Her work also anticipates what the future of her sector will look at: indeed, she is currently working with colleagues to build a whole new RCSI programme, much of which will focus on Simulation and new technologies She notes how excited she is about robotic surgery: the college recently acquired a robot console, and have set up a training programme for it. Currently, “there are 14 robot robots operating in Ireland, and we're now looking at the experts to report on training guidelines. It's a real disruptor in the way that surgery is going to be performed.”

In her role as Director of Simulation, then, Condron is certainly highly engaged in the running of the SIM Centre. When she finds time outside of meetings with her research group and work with her nine administrators, who coordinate the centre’s 35,000 hours of teaching and other logistics such as writing grants and papers, she is most content when in the lab, “figuring out an experiment or a sequence of experiments to deliver an answer.” When she first moved into their new buildings, she notes, “I missed the underground cavernous labs we had in Beaumont, where you could let your mind run away with experiments.
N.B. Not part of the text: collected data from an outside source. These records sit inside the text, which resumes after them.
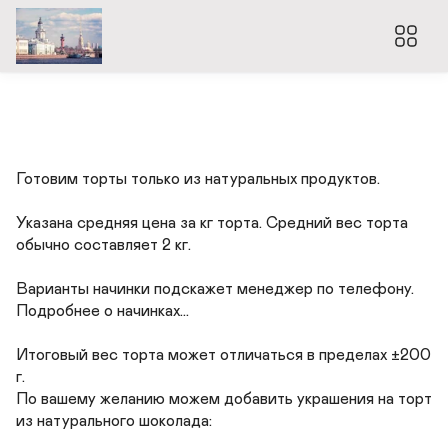
Готовим торты только из натуральных продуктов.

Указана средняя цена за кг торта. Средний вес торта 
обычно составляет 2 кг.

Варианты начинки подскажет менеджер по телефону. 
Подробнее о начинках...

Итоговый вес торта может отличаться в пределах ±200 
г.

По вашему желанию можем добавить украшения на торт 
из натурального шоколада:
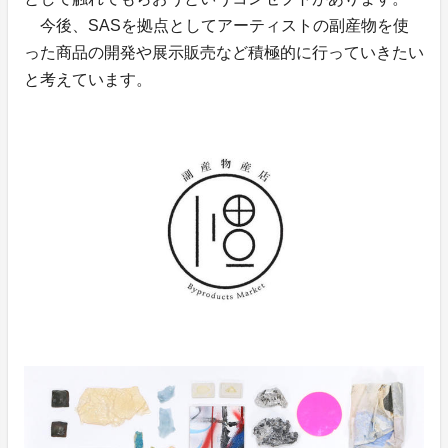
今後、SASを拠点としてアーティストの副産物を使
った商品の開発や展示販売など積極的に行っていきたい
と考えています。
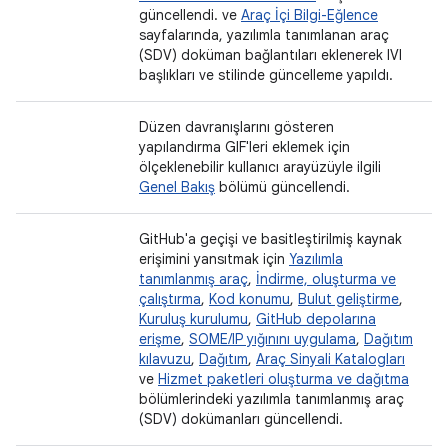
güncellendi. ve
Araç İçi Bilgi-Eğlence
sayfalarında, yazılımla tanımlanan araç
(SDV) doküman bağlantıları eklenerek IVI
başlıkları ve stilinde güncelleme yapıldı.
Düzen davranışlarını gösteren
yapılandırma GIF'leri eklemek için
ölçeklenebilir kullanıcı arayüzüyle ilgili
Genel Bakış
bölümü güncellendi.
GitHub'a geçişi ve basitleştirilmiş kaynak
erişimini yansıtmak için
Yazılımla
tanımlanmış araç
,
İndirme, oluşturma ve
çalıştırma
,
Kod konumu
,
Bulut geliştirme
,
Kuruluş kurulumu
,
GitHub depolarına
erişme
,
SOME/IP yığınını uygulama
,
Dağıtım
kılavuzu
,
Dağıtım
,
Araç Sinyali Katalogları
ve
Hizmet paketleri oluşturma ve dağıtma
bölümlerindeki yazılımla tanımlanmış araç
(SDV) dokümanları güncellendi.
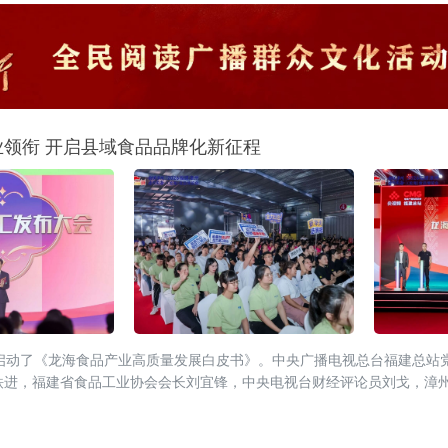
业领衔 开启县域食品品牌化新征程
正式启动了《龙海食品产业高质量发展白皮书》。中央广播电视总台福建总站
铁进，福建省食品工业协会会长刘宜锋，中央电视台财经评论员刘戈，漳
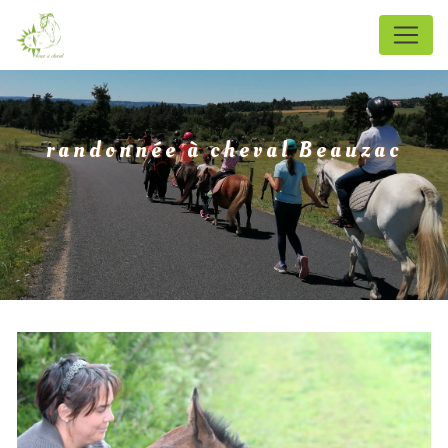
Panneau de gestion des cookies
randonnée à cheval Beauzac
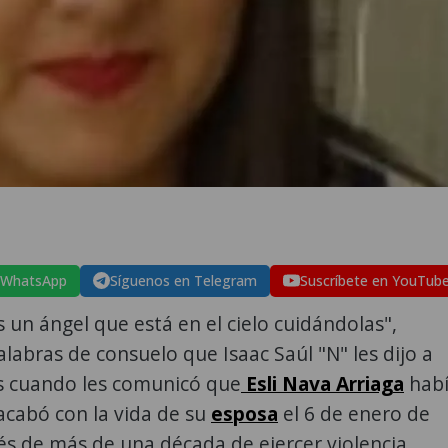
 WhatsApp
Síguenos en Telegram
Suscríbete en YouTub
un ángel que está en el cielo cuidándolas",
alabras de consuelo que Isaac Saúl "N" les dijo a
as cuando les comunicó que
Esli Nava Arriaga
hab
l acabó con la vida de su
esposa
el 6 de enero de
s de más de una década de ejercer violencia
So I set about quickly building the innovations lab, because I had a hankering for a space that people could create. Beforehand, it was just a store room. We’re delighted to have that lab now. I feel it’s really a home, a place I kind of gravitate towards when I have a bit of free time. We are beginning to create a critical mass of researchers interested in simulation device design and it is wonderful to see the colleagues from different department in RCSI gravitate to our lab space to try out idea’s and create a community of knowledge.”

The innovations lab is also a space where students get six-week blocks of time to work on their research projects. Condron finds she is always inspired by their ability to “invest their energy and time and create stuff in such a short space of time, so we’re delighted to have the capacity to offer them a time in our lab.” When it comes to careers in science, she highlights that “being in a creative and supportive environment is the key thing, where people are supported to follow their path.”

She acknowledges the challenges that careers in research entail: “sometimes you don't have the security in the early stages of post grad. post, doctoral piece, for a standard of living, for mortgages. But I think if you can grow in that uncertainty there are lots of opportunities.” Science, she notes, has afforded her a “wonderful career” and in RCSI she has had “many iterations of that career over time.” Condron herself still doesn’t really know what she wants be: “I’ve another 10-15 years to work, and I’m sure there’s another version of me yet to emerge.”

Dr. Claire Condron

Dr Claire Condron is the Director of Simulation at RCSI. She was a founding Senior Lecturer in Simulation-based education, and has 30 years experience in designing, delivering and evaluating teaching and learning across the healthcare professions. Claire took up a senior lectureship in Simulation in 2012 and has delivered over 6000 simulation interventions working with the schools of medicine, physiotherapy, pharmacy, PA, paramedics and postgraduate surgery. She was instrumental in establishing the Simulated Patient Programme at RCSI. She is an experienced researcher and holds a PhD in immunology.